Desde hace casi veintitrés años, que es cuando compré esta
casa de Enveitg que ahora me acoge todos los días del año, todos los domingos
le regalo a mi vecina, Ivette, un ramo de flores que compro en los matutinos
mercados de Puigcerdá.
Al principio lo hacía porque me la quería ganar, ya que era
mi vecina y yo un extranjero en su tierra. Después seguí con el regalo de los
domingos porque me apetecía, y además porque a Susan le encantaba este detalle
que yo tenía con la vecina.
Susan también recibía su ramo de flores.
No, sus ramos de flores que alegraban nuestra casa durante
toda la semana.
Ahora siento que lo sigo haciendo en memoria de mi compañera,
y porque no tengo mujer a quién regalarle flores, y porque me encanta ver el
rostro de alegría de mi vecina cuando, cada domingo, le grito desde mi jardín,
pegado a su casa, ¡¡¡Ivette, les fleurs de le dimanche!!!
Y ella acude presurosa y rápida con su pisar lento y
parsimonioso.
Ivette tiene cerca de ochenta años, llevados y trasegados
con la dignidad y la elegancia de las mujeres francesas, y su sonrisa y su
mirada cuando recibe mis flores dominicales es el de una mujer con un dulce
encanto y una enorme serenidad que me enamora y me embriaga.
Después pongo flores en los jarrones de mi casa, miro una
fotografía de mi compañera y derramo unas lágrimas en recuerdo del ángel que
mimó mis días mientras estuvo conmigo.
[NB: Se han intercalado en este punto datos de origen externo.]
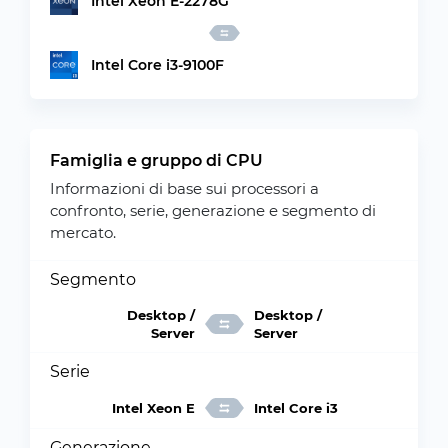
Intel Xeon E-2278G
Intel Core i3-9100F
Famiglia e gruppo di CPU
Informazioni di base sui processori a
confronto, serie, generazione e segmento di
mercato.
Segmento
Desktop /
Desktop /
Server
Server
Serie
Intel Xeon E
Intel Core i3
Generazione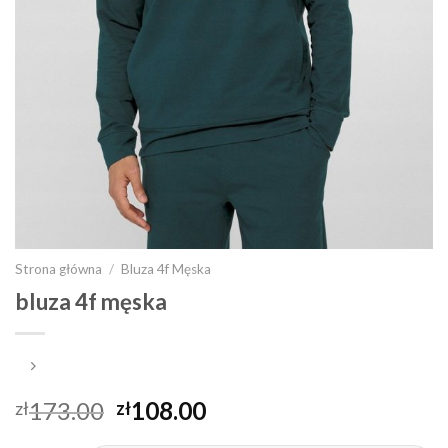
Strona główna
/
Bluza 4f Męska
bluza 4f męska
173.00
108.00
zł
zł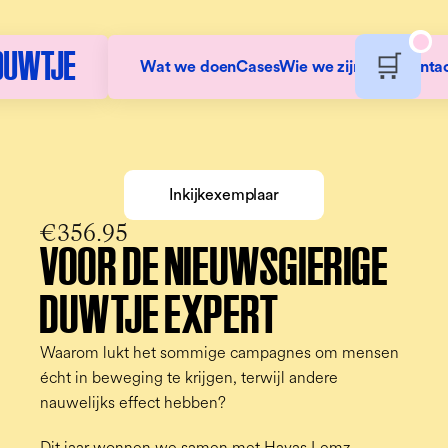
DUWTJE
🛒
Wat we doen
Cases
Wie we zijn
Shop
Conta
Inkijkexemplaar
€356.95
VOOR DE NIEUWSGIERIGE 
DUWTJE EXPERT
Waarom lukt het sommige campagnes om mensen 
écht in beweging te krijgen, terwijl andere 
nauwelijks effect hebben?
Dit jaar wonnen we samen met Havas Lemz 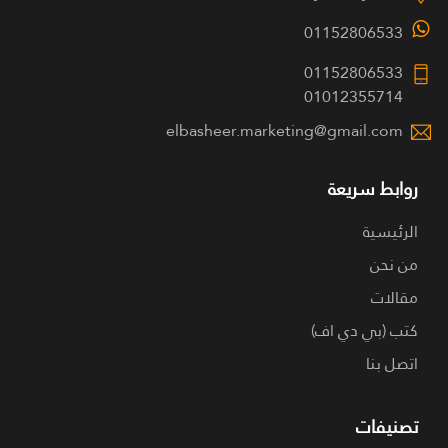
01152806533
01152806533
01012355714
elbasheer.marketing@gmail.com
روابط سريعة
الرئيسية
من نحن
مقالات
كتب (بي دي اف)
اتصل بنا
تصنيفات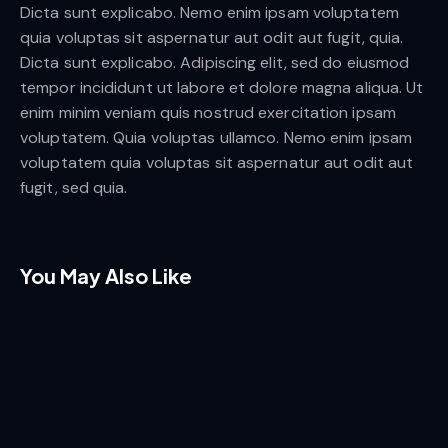
Dicta sunt explicabo. Nemo enim ipsam voluptatem
quia voluptas sit aspernatur aut odit aut fugit, quia.
Client
New
Dicta sunt explicabo. Adipiscing elit, sed do eiusmod
Magazine
Client
New
tempor incididunt ut labore et dolore magna aliqua. Ut
Magazine
Year
2022
enim minim veniam quis nostrud exercitation ipsam
Year
2022
voluptatem. Quia voluptas ullamco. Nemo enim ipsam
Author
Amy
Client
New
Walker
voluptatem quia voluptas sit aspernatur aut odit aut
Magazine
Author
Amy
Walker
The
fugit, sed quia.
Year
2022
Ice
Roots
Cream
Author
Amy
Walker
Truck
You May Also Like
The
Desert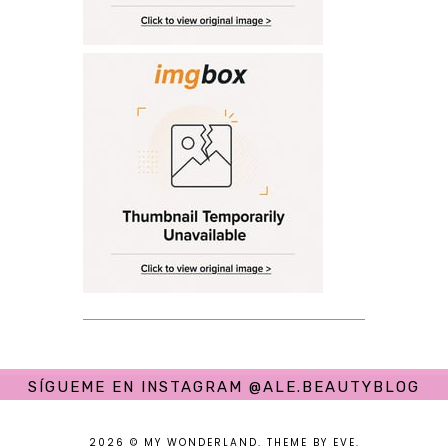
SÍGUEME EN INSTAGRAM @ALE.BEAUTYBLOG
2026 ©
MY WONDERLAND
.
THEME BY EVE
.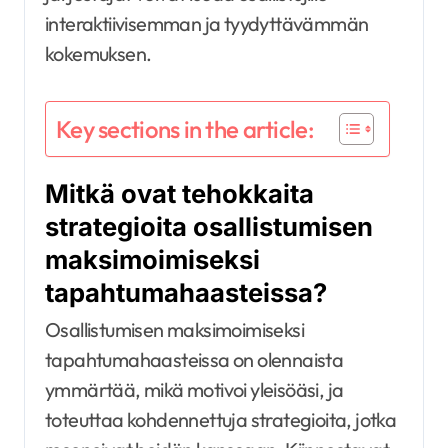
interaktiivisemman ja tyydyttävämmän
kokemuksen.
Key sections in the article:
Mitkä ovat tehokkaita
strategioita osallistumisen
maksimoimiseksi
tapahtumahaasteissa?
Osallistumisen maksimoimiseksi
tapahtumahaasteissa on olennaista
ymmärtää, mikä motivoi yleisöäsi, ja
toteuttaa kohdennettuja strategioita, jotka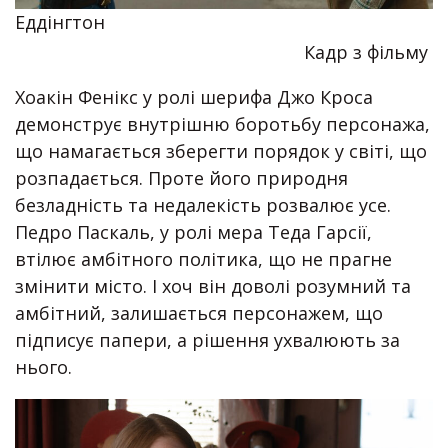
Еддінгтон
Кадр з фільму
Хоакін Фенікс у ролі шерифа Джо Кроса
демонструє внутрішню боротьбу персонажа,
що намагається зберегти порядок у світі, що
розпадається. Проте його природня
безладність та недалекість розвалює усе.
Педро Паскаль, у ролі мера Теда Гарсії,
втілює амбітного політика, що не прагне
змінити місто. І хоч він доволі розумний та
амбітний, залишається персонажем, що
підписує папери, а рішення ухвалюють за
нього.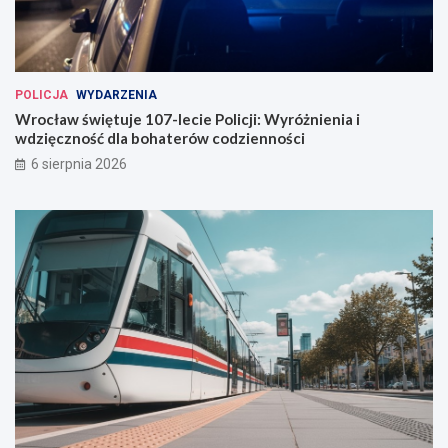
POLICJA
WYDARZENIA
Wrocław świętuje 107-lecie Policji: Wyróżnienia i
wdzięczność dla bohaterów codzienności
6 sierpnia 2026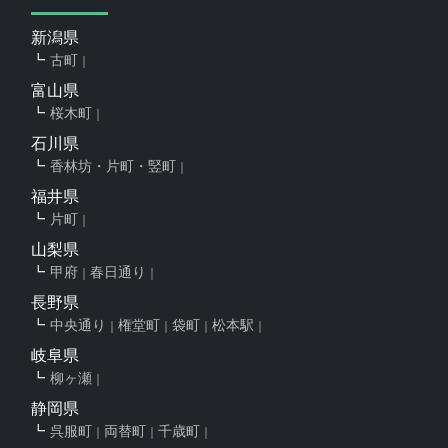
新潟県
古町
富山県
桜木町
石川県
香林坊・片町・竪町
福井県
片町
山梨県
甲府
春日通り
長野県
中央通り
権堂町
袋町
松本駅
岐阜県
柳ヶ瀬
静岡県
呉服町
両替町
千歳町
Yo la cuidé y la amé siempre, y ahora la acaricio con mi
recuerdo y con mis flores de los domingos en esta casa que ella hizo que
tuviese esta alma caliente, cálida, entrañable, y que mantuviese el olor de
pueblo que le corresponde, olor que también tenía nuestro piso de Sarriá a
pesar de que no era un pueblo porque era un barrio pero que a nosotros, cuando
paseábamos cogidos de la mano y deseando besarnos en cada esquina, nos olía y
sabía a pueblo.
¡¡¡ Ivette, les fleurs de le dimanche !!!